GRAND JUNCTION, Colo.—By this time last year, longtime mountaineer Kent Beverly would have scaled many of the state’s highest peaks. He climbed a dozen 13,000-foot peaks in one weekend last spring.
This year heavy snow, the deepest in 11 years, is keeping Beverly and other climbers at lower elevations.
By Memorial Day many climbers are already on some of the state’s highest peaks, called the 14ers, because they are 14,000-feet high or higher.
“I haven’t really been out because I know there’s a lot of snow,” Beverly said. “You want to be certain it’s OK.”
Bill Middlebrook, a mountaineer who owns the Web site , is urging inexperienced climbers to avoid the San Juan Range, which got nearly twice its average snowfall. The Sangre de Cristo Range also was hit hard but the snow is melting fast, says Middlebrook’s mountain information clearinghouse.
The peaks in the Sawatch Range and Mosquito Range, which don’t require technical ascents, including Mount Evans, Mount Sherman, Mount Bierstadt and Mount Elbert, are better places to start.
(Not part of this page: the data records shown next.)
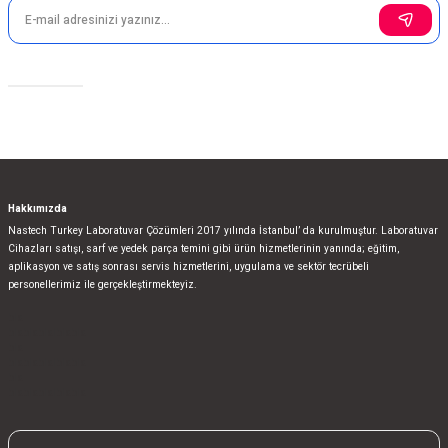
Gönder
Sosyal Medya
Hakkımızda
Nastech Turkey Laboratuvar Çözümleri 2017 yılında İstanbul’ da kurulmuştur. Laboratuvar
Cihazları satışı, sarf ve yedek parça temini gibi ürün hizmetlerinin yanında; eğitim,
aplikasyon ve satış sonrası servis hizmetlerini, uygulama ve sektör tecrübeli
personellerimiz ile gerçekleştirmekteyiz.
bla
blablablalblabla
bla
blablablalblabla
bla
blablablalblabla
“Everything is kind of delayed a few weeks,” Middlebrook said. “I think most people do proper research. They’re asking what Maroon Peak and Capitol Creek are going to look like in July.”
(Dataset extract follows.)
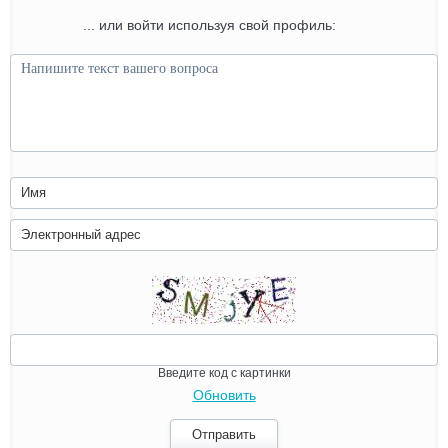
... или войти используя свой профиль:
Введите код с картинки
Обновить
Middlebrook said there is a good side. Skiers or snowboarders with the stamina to hike up can ski down some of the still snowed-in peaks. He said he has skied down 25 peaks, including Mount Belford in the Sawatch Range last Monday.
Hikers, meanwhile, are urged to stay on marked trails, even if that means going through deep snow. It not only is safer but avoids damaging terrain which remains more vulnerable when it is wet.